The standard-of-care chemotherapy regimen for patients with previously untreated Hodgkin lymphoma, consisting of doxorubicin, bleomycin, vinblastine and dacarbazine (ABVD), has not changed in several decades. Now, data from ECHELON-1, an open-label, randomized phase III clinical trial reveal the superior efficacy of a modified regimen containing the antibody–drug conjugate brentuximab vedotin (A+AVD) instead of bleomycin.

A total of 1,334 patients with stage III or IV previously untreated Hodgkin lymphoma were randomly assigned (1:1) to receive either ABVD or A+AVD. Patients receiving A+AVD had a significant improvement in 2-year modified progression-free survival (82.1% versus 77.2% in the ABVD group; HR 0.77, P = 0.03). Patients receiving A+AVD had an increased risk of grade ≥3 adverse events and neutropenia (83% versus 66%), of which neutropenia was the most frequent (in 54% versus 39% of patients) relative to those in the ABVD group. However, patients in the A+AVD group had a slightly reduced risk of adverse events leading to treatment discontinuation, and fewer deaths during treatment (9 versus 13). Of note, 7 of the 9 deaths in the A+AVD group were neutropenia related, whereas 11 of 13 deaths in the ABVD group involved pulmonary toxicities.

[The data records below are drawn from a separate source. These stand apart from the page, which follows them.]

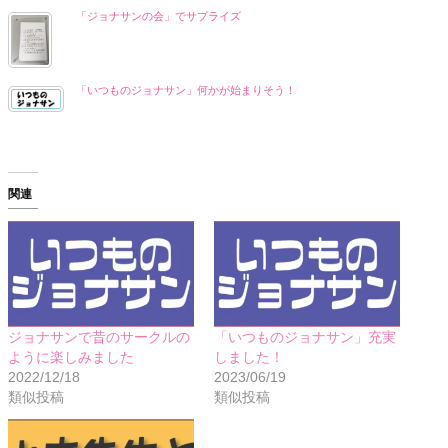
「ジョナサンの会」でサプライズ
「いつものジョナサン」何かが始まりそう！
関連
ジョナサンで昔のサークルの
「いつものジョナサン」充実
ように楽しみました
しました！
2022/12/18
2023/06/19
類似投稿
類似投稿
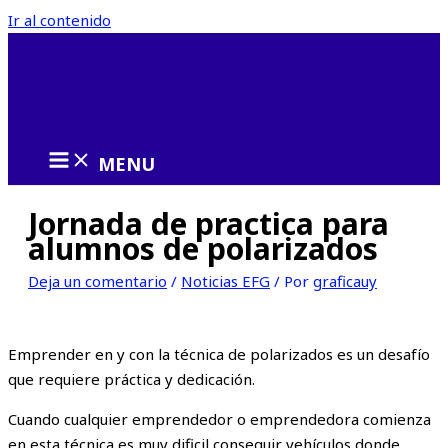
Ir al contenido
MENU
Jornada de practica para
alumnos de polarizados
Deja un comentario
/
Noticias EFG
/ Por
graficauy
Emprender en y con la técnica de polarizados es un desafío
que requiere práctica y dedicación.
Cuando cualquier emprendedor o emprendedora comienza
en esta técnica es muy dificil conseguir vehículos donde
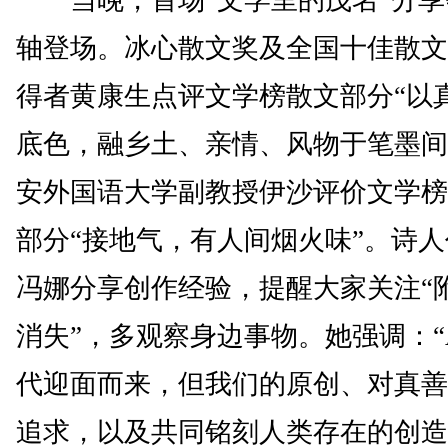
当晚，首场“文学里的茂名”分享
轴登场。冰心散文奖及全国十佳散文
得者黄康生点评文学榜散文部分“以
底色，融乡土、亲情、风物于笔墨间
安外国语大学副教授伊沙评价文学榜
部分“接地气，有人间烟火味”。诗
冯娜分享创作经验，提醒大家关注“
消失”，多观察身边事物。她强调：“
代迎面而来，但我们的原创、对真善
追求，以及共同铭刻人类存在的创造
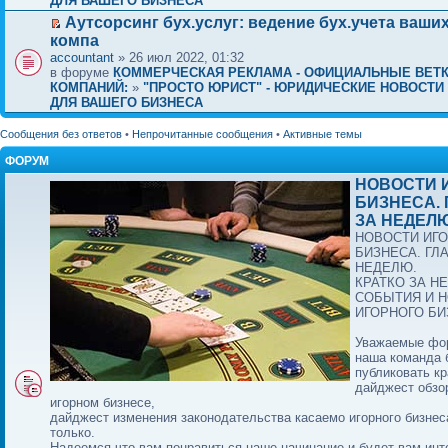
ДЛЯ ВАШЕГО БИЗНЕСА
Аутсорсинг бух.услуг: ведение бух.учета ваши
компа
accountant
» 26 июл 2022, 01:32
в форуме
КОММЕРЧЕСКАЯ РЕКЛАМА - ОФИЦИАЛЬНЫЕ ВЕТ
КОМПАНИЙ:
»
"ПРОСТО ЮРИСТ" - ЮРИДИЧЕСКИЕ НОВОСТИ 
ДЛЯ ВАШЕГО БИЗНЕСА
Сообщения без ответов
•
Непрочитанные сообщения
•
Активные темы
ФОРУМ
НОВОСТИ 
БИЗНЕСА.
ЗА НЕДЕЛЮ
НОВОСТИ ИГ
БИЗНЕСА. ГЛ
НЕДЕЛЮ.
КРАТКО ЗА Н
СОБЫТИЯ И 
ИГОРНОГО БИ
Уважаемые фо
наша команда 
публиковать кр
дайджест обзо
игорном бизнесе,
дайджест изменения законодательства касаемо игорного бизнес
только.
Надеемся что вам понравиться наше начинание и будет вам инт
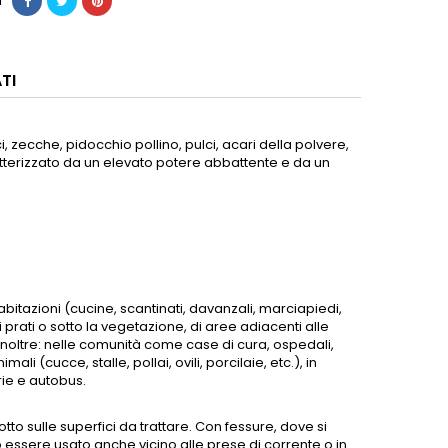
i
TI
 zecche, pidocchio pollino, pulci, acari della polvere,
ratterizzato da un elevato potere abbattente e da un
abitazioni (cucine, scantinati, davanzali, marciapiedi,
 sui prati o sotto la vegetazione, di aree adiacenti alle
inoltre: nelle comunità come case di cura, ospedali,
i (cucce, stalle, pollai, ovili, porcilaie, etc.), in
arie e autobus.
o sulle superfici da trattare. Con fessure, dove si
ò essere usato anche vicino alle prese di corrente o in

These findings demonstrate the superiority of A+AVD over the current standard-of-care treatment for Hodgkin lymphoma. Patients in the A+AVD group had a higher risk of grade ≥3 neutropenia, leading the trial safety committee to recommend prophylactic use of granulocyte–macrophage colony-stimulating factor to minimize this risk. Investigators also comment that the A+AVD regimen might be substantially safer in elderly patients, who typically have a considerably higher risk of pulmonary toxicities in response to bleomycin.